Seth J. Frantzman, The Jerusalem Post

US-Außenminister Mike Pompeo hat dem östlichen Mittelmeerraum einen Besuch abgestattet, wo er mit führenden griechischen Politikern zusammentraf. Am 12. September war er auch in Zypern. Die Türkei hat Griechenland und Zypern bedroht und Spannungen im östlichen Mittelmeerraum verursacht. Die Herausforderung durch Ankara hat Griechenland, Zypern, Ägypten und Israel veranlasst, enger zusammenzuarbeiten.

Pompeos Reise scheint auf eine neue Bereitschaft der USA hinzuweisen, mehr auf Athen und Nikosia zu hören, statt die Aggression Ankaras zu beschwichtigen. Die Reise hat für einiges Stirnrunzeln in der Türkei gesorgt, deren Führung sich daran gewöhnt hat, die USA zu beschimpfen, aber gleichzeitig einen guten Draht zum Weißen Haus zu haben.

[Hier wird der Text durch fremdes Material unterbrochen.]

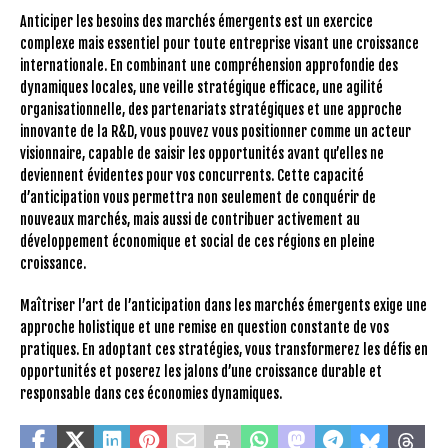
Anticiper les besoins des marchés émergents est un exercice
complexe mais essentiel pour toute entreprise visant une croissance
internationale. En combinant une compréhension approfondie des
dynamiques locales, une veille stratégique efficace, une agilité
organisationnelle, des partenariats stratégiques et une approche
innovante de la R&D, vous pouvez vous positionner comme un acteur
visionnaire, capable de saisir les opportunités avant qu’elles ne
deviennent évidentes pour vos concurrents. Cette capacité
d’anticipation vous permettra non seulement de conquérir de
nouveaux marchés, mais aussi de contribuer activement au
développement économique et social de ces régions en pleine
croissance.
Maîtriser l’art de l’anticipation dans les marchés émergents exige une
approche holistique et une remise en question constante de vos
pratiques. En adoptant ces stratégies, vous transformerez les défis en
opportunités et poserez les jalons d’une croissance durable et
responsable dans ces économies dynamiques.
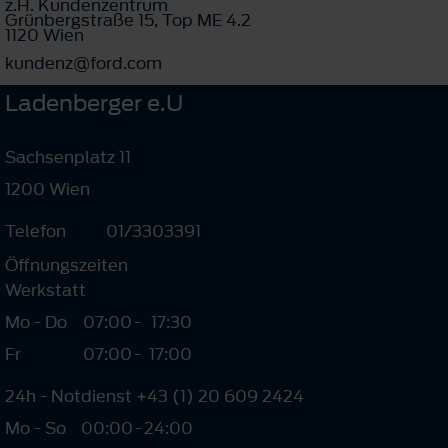
z.H. Kundenzentrum
Grünbergstraße 15, Top ME 4.2
1120 Wien
kundenz@ford.com
Ladenberger e.U
Sachsenplatz 11
1200 Wien
Telefon
01/3303391
Öffnungszeiten
Werkstatt
Mo - Do
07:00
-
17:30
Fr
07:00
-
17:00
24h - Notdienst +43 (1) 20 609 2424
Mo - So
00:00
-
24:00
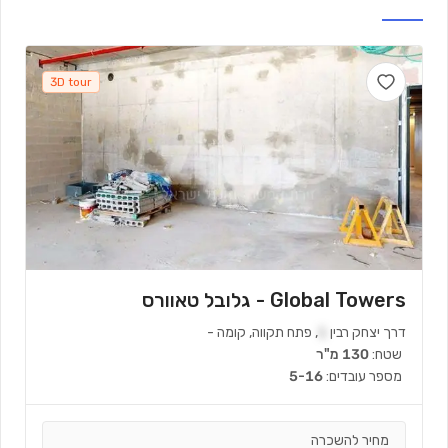
473 m
min)
7
(
3D tour
Global Towers - גלובל טאוורס
דרך יצחק רבין
1
,
פתח תקווה
,
קומה
-
שטח:
130 מ"ר
מספר עובדים:
5-16
מחיר להשכרה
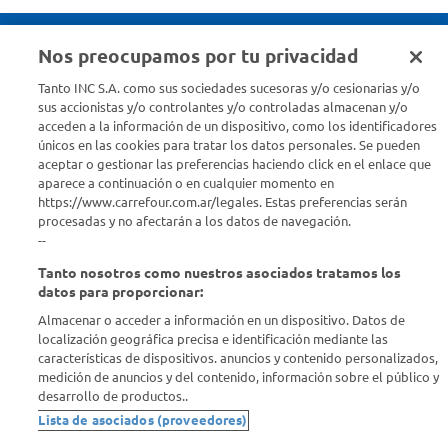
Nos preocupamos por tu privacidad
Seguinos en :
Tanto INC S.A. como sus sociedades sucesoras y/o cesionarias y/o
sus accionistas y/o controlantes y/o controladas almacenan y/o
acceden a la información de un dispositivo, como los identificadores
Estamos para ayudarte
únicos en las cookies para tratar los datos personales. Se pueden
aceptar o gestionar las preferencias haciendo click en el enlace que
¿Tenés una consulta? Comunicate con nosotros
acá
aparece a continuación o en cualquier momento en
https://www.carrefour.com.ar/legales. Estas preferencias serán
Descubrí Carrefour
procesadas y no afectarán a los datos de navegación.
--
Tanto nosotros como nuestros asociados tratamos los
Conocenos
datos para proporcionar:
Almacenar o acceder a información en un dispositivo. Datos de
Info útil
localización geográfica precisa e identificación mediante las
características de dispositivos. anuncios y contenido personalizados,
medición de anuncios y del contenido, información sobre el público y
Comprá Online
desarrollo de productos..
Lista de asociados (proveedores)
Enterate de nuestras ofertas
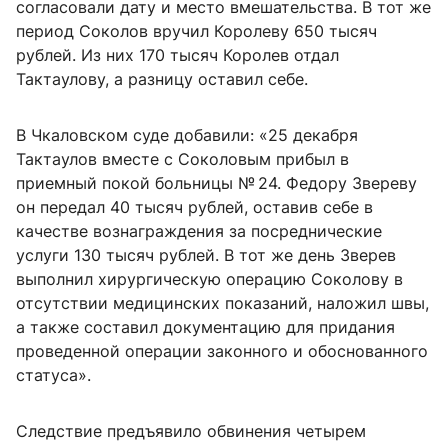
согласовали дату и место вмешательства. В тот же
период Соколов вручил Королеву 650 тысяч
рублей. Из них 170 тысяч Королев отдал
Тактаулову, а разницу оставил себе.
В Чкаловском суде добавили: «25 декабря
Тактаулов вместе с Соколовым прибыл в
приемный покой больницы № 24. Федору Звереву
он передал 40 тысяч рублей, оставив себе в
качестве вознаграждения за посреднические
услуги 130 тысяч рублей. В тот же день Зверев
выполнил хирургическую операцию Соколову в
отсутствии медицинских показаний, наложил швы,
а также составил документацию для придания
проведенной операции законного и обоснованного
статуса».
Следствие предъявило обвинения четырем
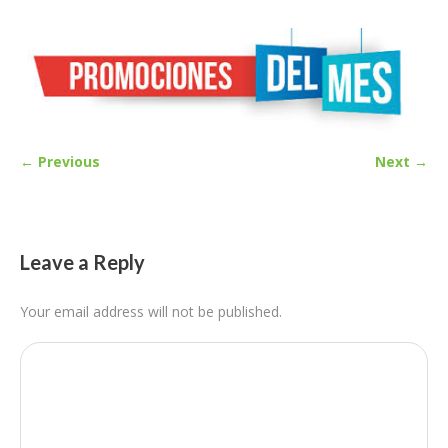
← Previous
Next →
Leave a Reply
Your email address will not be published.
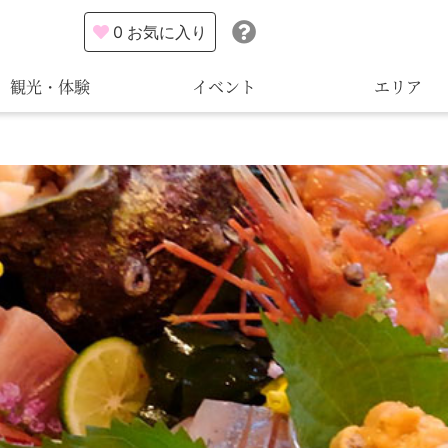
0
お気に入り
観光・体験
イベント
エリア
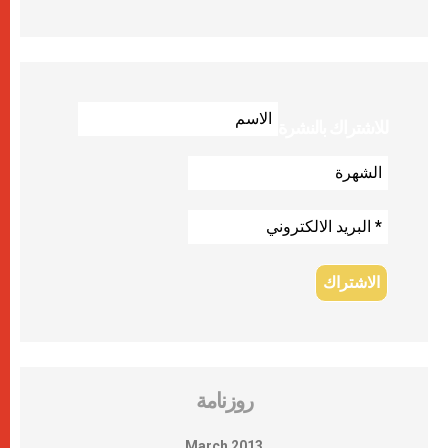
للاشتراك بالنشرة
روزنامة
March 2013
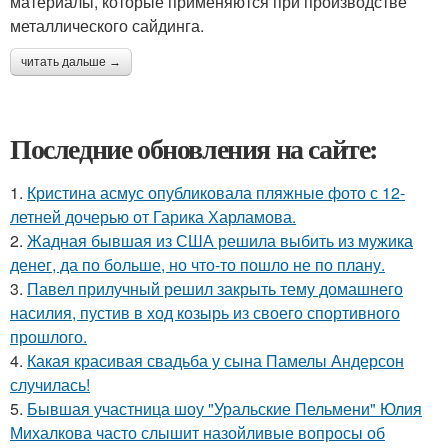
материалы, которые применяются при производстве
металлического сайдинга.
читать дальше →
Последние обновления на сайте:
1.
Кристина асмус опубликовала пляжные фото с 12-
летней дочерью от Гарика Харламова.
2.
Жадная бывшая из США решила выбить из мужика
денег, да по больше, но что-то пошло не по плану.
3.
Павел прилучный решил закрыть тему домашнего
насилия, пустив в ход козырь из своего спортивного
прошлого.
4.
Какая красивая свадьба у сына Памелы Андерсон
случилась!
5.
Бывшая участница шоу "Уральские Пельмени" Юлия
Михалкова часто слышит назойливые вопросы об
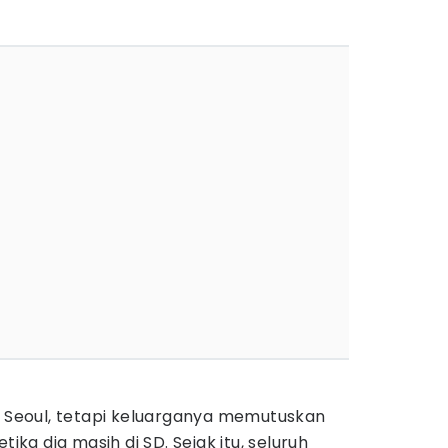
i Seoul, tetapi keluarganya memutuskan
tika dia masih di SD. Sejak itu, seluruh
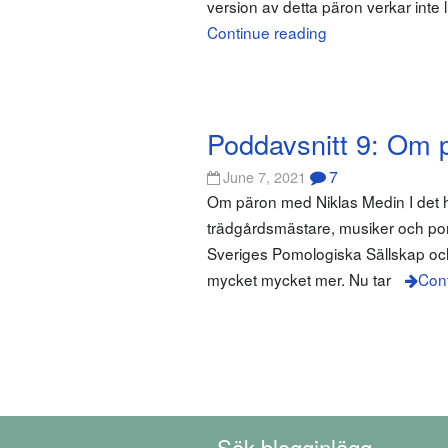
version av detta päron verkar inte 
Continue reading
Poddavsnitt 9: Om 
7
June 7, 2021
Om päron med Niklas Medin I det hä
trädgårdsmästare, musiker och pom
Sveriges Pomologiska Sällskap och
mycket mycket mer. Nu tar
Cont
Sök blogginlägg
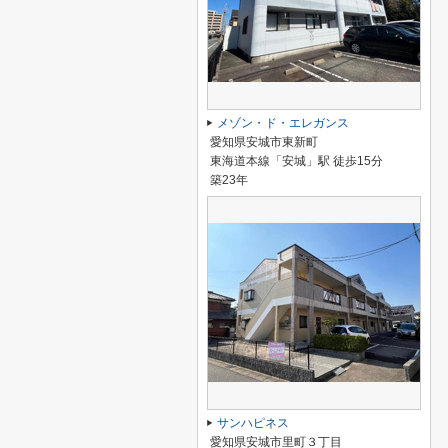
メゾン・ド・エレガンス
愛知県安城市東新町
東海道本線「安城」駅 徒歩15分
築23年
サンハピネス
愛知県安城市里町３丁目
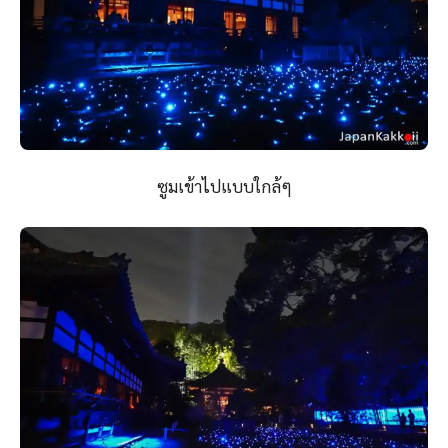
ซูมเข้าไปแบบใกล้ๆ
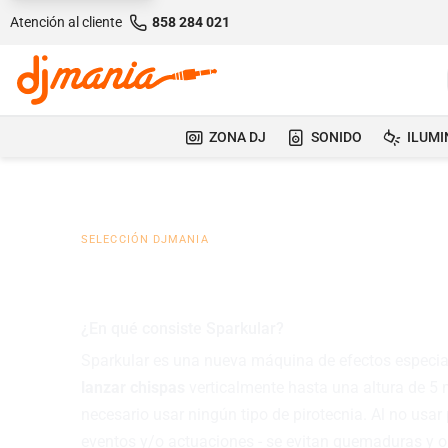
Atención al cliente
858 284 021
ZONA DJ
SONIDO
ILUMI
SELECCIÓN DJMANIA
Sparkular, maquinas de
¿En qué consiste Sparkular?
Sparkular es una nueva máquina de efectos especi
lanzar chispas
verticalmente hasta una altura de 5 m
necesario usar ningún tipo de pirotecnia. Al no usa
eventos y/o actuaciones - se evitan quemaduras y o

Zuletzt übte Pompeo Kritik an der Türkei, weil sie die Spannungen in Aserbaidschan und Armenien angeheizt hatte, indem sie erklärt hatte, sie könne Aserbaidschan militärisch unterstützen. Er äußerte sich auch besorgt darüber, dass syrische Söldner, von denen viele wegen Plünderungen in Afrin und Libyen gesucht werden und die für religiösen Extremismus bekannt sind, von Ankara rekrutiert wurden, um gegen Armenien zu kämpfen.

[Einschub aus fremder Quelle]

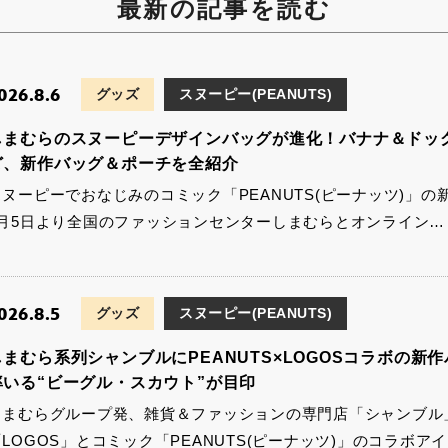
最新の記事を読む
026.8.6
グッズ
スヌーピー(PEANUTS)
しまむらのスヌーピーデザインバッグが進化！バナナ＆ドッ
ど、新作バッグ＆ポーチを全紹介
スヌーピーでおなじみのコミック「PEANUTS(ピーナッツ)」の
8月5日より全国のファッションセンターしまむらとオンライン…
026.8.5
グッズ
スヌーピー(PEANUTS)
しまむら系列シャンブルにPEANUTS×LOGOSコラボの
率いる“ビーグル・スカウト”が目印
しまむらグループ発、雑貨＆ファッションの専門店「シャンブル
「LOGOS」とコミック「PEANUTS(ピーナッツ)」のコラボア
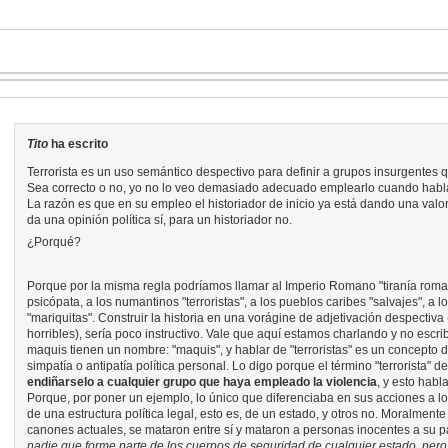
Tito
ha escrito
Terrorista es un uso semántico despectivo para definir a grupos insurgentes 
Sea correcto o no, yo no lo veo demasiado adecuado emplearlo cuando hablam
La razón es que en su empleo el historiador de inicio ya está dando una valo
da una opinión política sí, para un historiador no.
¿Porqué?
Porque por la misma regla podríamos llamar al Imperio Romano "tiranía romana"
psicópata, a los numantinos "terroristas", a los pueblos caribes "salvajes", a 
"mariquitas". Construir la historia en una vorágine de adjetivación despect
horribles), sería poco instructivo. Vale que aquí estamos charlando y no escrib
maquis tienen un nombre: "maquis", y hablar de "terroristas" es un concepto
simpatía o antipatía política personal. Lo digo porque el término "terrorista" de
endiñarselo a cualquier grupo que haya empleado la violencia
, y esto habl
Porque, por poner un ejemplo, lo único que diferenciaba en sus acciones a lo
de una estructura política legal, esto es, de un estado, y otros no. Moralme
canones actuales, se mataron entre sí y mataron a personas inocentes a su pas
nadie que forme parte de los cuerpos de seguridad de cualquier estado, pero 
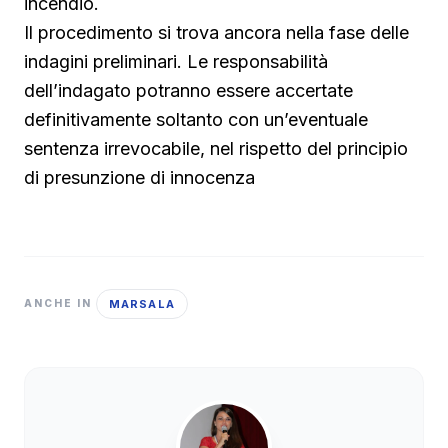
incendio.
Il procedimento si trova ancora nella fase delle
indagini preliminari. Le responsabilità
dell’indagato potranno essere accertate
definitivamente soltanto con un’eventuale
sentenza irrevocabile, nel rispetto del principio
di presunzione di innocenza
MARSALA
ANCHE IN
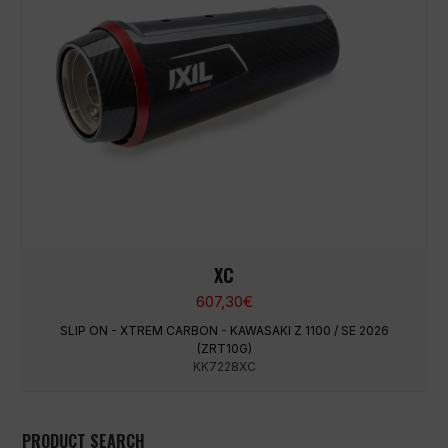
XC
607,30
€
SLIP ON - XTREM CARBON - KAWASAKI Z 1100 / SE 2026
(ZRT10G)
KK7228XC
PRODUCT SEARCH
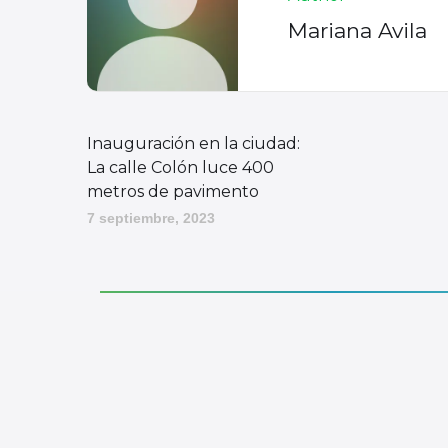
Mariana Avila
Inauguración en la ciudad:
La calle Colón luce 400
metros de pavimento
7 septiembre, 2023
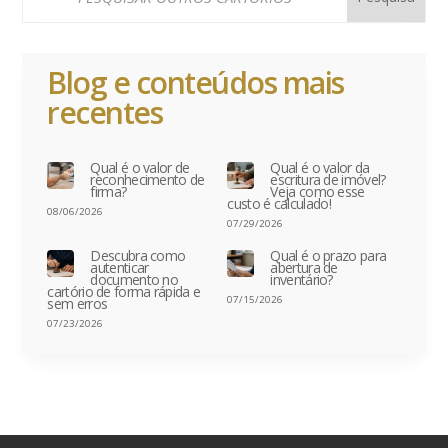
Blog e conteúdos mais
recentes
Qual é o valor de
Qual é o valor da
reconhecimento de
escritura de imóvel?
firma?
Veja como esse
custo é calculado!
08/06/2026
07/29/2026
Descubra como
Qual é o prazo para
autenticar
abertura de
documento no
inventário?
cartório de forma rápida e
07/15/2026
sem erros
07/23/2026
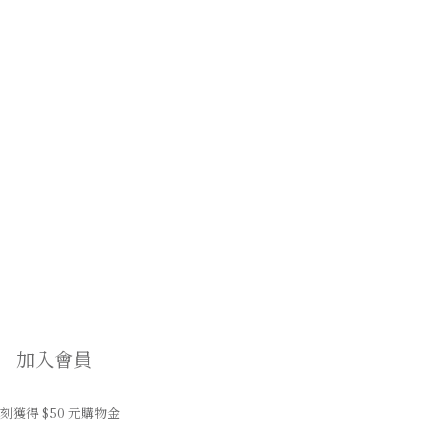
加入會員
刻獲得 $50 元購物金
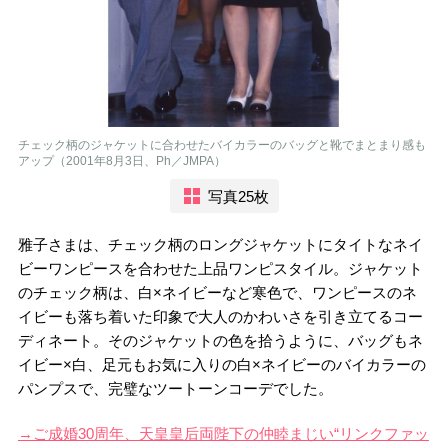
チェック柄のジャケットに合わせたバイカラーのバッグと靴でまとまり感も
アップ（2001年8月3日、Ph／JMPA）
写真25枚
雅子さまは、チェック柄のロングジャケットにタイトなネイ
ビーワンピースを合わせた上品ワンピスタイル。ジャケット
のチェック柄は、白×ネイビーなど寒色で、ワンピースのネ
イビーも落ち着いた印象で大人のかわいさを引き立てるコー
ディネート。そのジャケットの色を拾うように、バッグもネ
イビー×白、足元もお気に入りの白×ネイビーのバイカラーの
パンプスで、完璧なツートーンコーデでした。
→ご成婚30周年、天皇皇后両陛下の仲睦まじい“リンクファッ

Zum ersten Mal scheinen die USA der Türkei wegen deren Schüren von Konflikten in der gesamten Region entgegenzutreten. Im vergangenen Jahr ist die Türkei in Syrien eingefallen; hat den Irak bombardiert; Griechenland damit gedroht, Flüchtlinge über die Grenze zu drängen; die Spannungen in Idlib geschürt; Abkommen mit Russland unterzeichnet; Waffen und syrische Kämpfer illegal nach Libyen geschickt; gedroht, Jerusalem von der Kontrolle durch Israel zu „befreien“; die Vereinigten Arabischen Emiraten gedroht; gegen das Abkommen zwischen Israel und den VAE gewettert; Hamas-Terroristen beherbergt; den Krieg zwischen Aserbaidschan und Armenien gefördert; und ist im eigenen Land damit fortgefahren, Journalisten und Oppositionspolitiker ins Gefängnis zu werfen. (…)

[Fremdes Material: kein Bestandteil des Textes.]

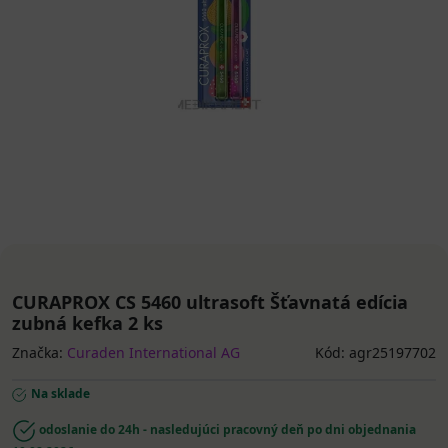
CURAPROX CS 5460 ultrasoft Šťavnatá edícia
zubná kefka 2 ks
Značka:
Curaden International AG
Kód: agr25197702
Na sklade
odoslanie do 24h - nasledujúci pracovný deň po dni objednania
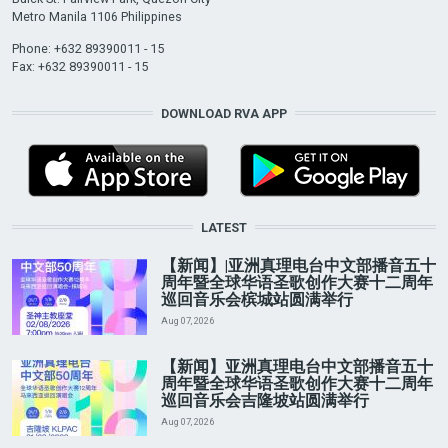
Metro Manila 1106 Philippines
Phone: +632 89390011 - 15
Fax: +632 89390011 - 15
DOWNLOAD RVA APP
LATEST
【新闻】|亚洲真理电台中文部播音五十
周年暨全球华语圣歌创作大赛十二周年
巡回音乐会槟城站圆满举行
Aug 07, 2026
【新闻】亚洲真理电台中文部播音五十
周年暨全球华语圣歌创作大赛十二周年
巡回音乐会吉隆坡站圆满举行
Aug 07, 2026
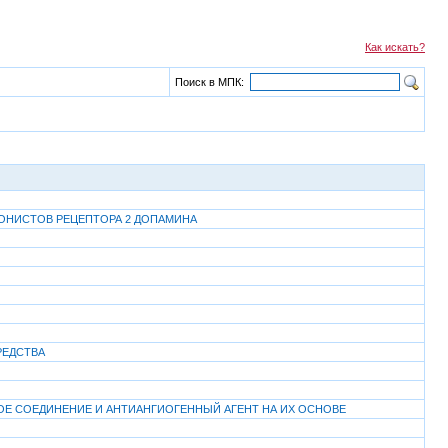
Как искать?
Поиск в МПК:
ОНИСТОВ РЕЦЕПТОРА 2 ДОПАМИНА
РЕДСТВА
Е СОЕДИНЕНИЕ И АНТИАНГИОГЕННЫЙ АГЕНТ НА ИХ ОСНОВЕ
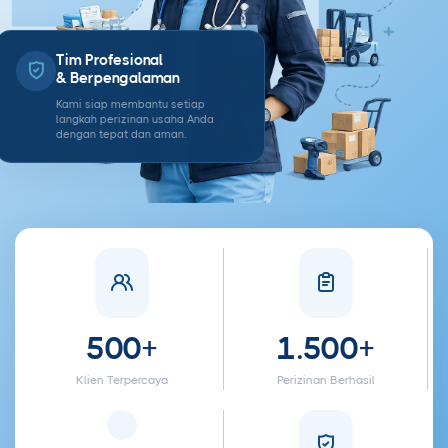
Tim Profesional
& Berpengalaman
Kami siap membantu setiap
langkah perizinan usaha Anda
dengan tepat dan aman.
500+
1.500+
Klien Terpercaya
Perizinan Berhasil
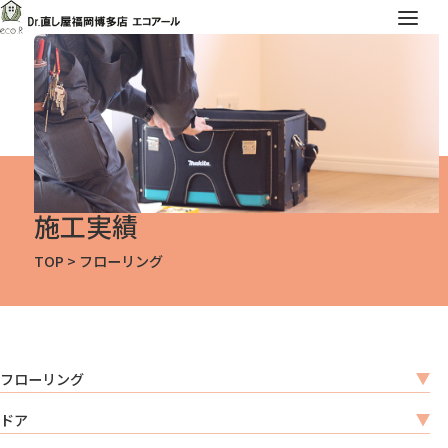
施工実績
TOP
>
フローリング
フローリング
ドア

Im Laufe der Jahre haben sich Ankaras Offizielle daran gewöhnt, sich mit Russland und dem Iran zu treffen, während sie immer wieder europäische und westliche Führer beschimpfen. Die Türkei nimmt den Westen nicht ernst und denkt, dass die Diffamierung der USA, Frankreichs, Deutschlands, Österreichs, Hollands und anderer Länder der beste Weg ist, um von westlichen Entscheidungsträgern Zugeständnisse zu erwirken. Türkische regierungsfreundliche Medien zum Beispiel prügeln regelmäßig auf die USA ein, während sie Russland und den Iran nicht in gleicher Weise kritisieren. (…) Es ist schwer, im vergangenen Jahr eine Woche zu finden, in der türkische Offizielle nicht irgendein westliches Land angegriffen haben, während sie gleichzeitig fordern, diese sollten mit der Türkei zusammenarbeiten. (…)

Es mag sein, dass das US-Außenministerium lediglich versucht, beide Seiten gegeneinander auszuspielen, aber die hochrangigen Besuche Pompeos in Griechenland und Zypern scheinen eine Änderung der Haltung zu zeigen.

(Aus dem Artikel „Is Pompeo changing tack on Turkey? –Analysis“, der in der Jerusalem Post erschienen ist. Übersetzung von Florian Markl.)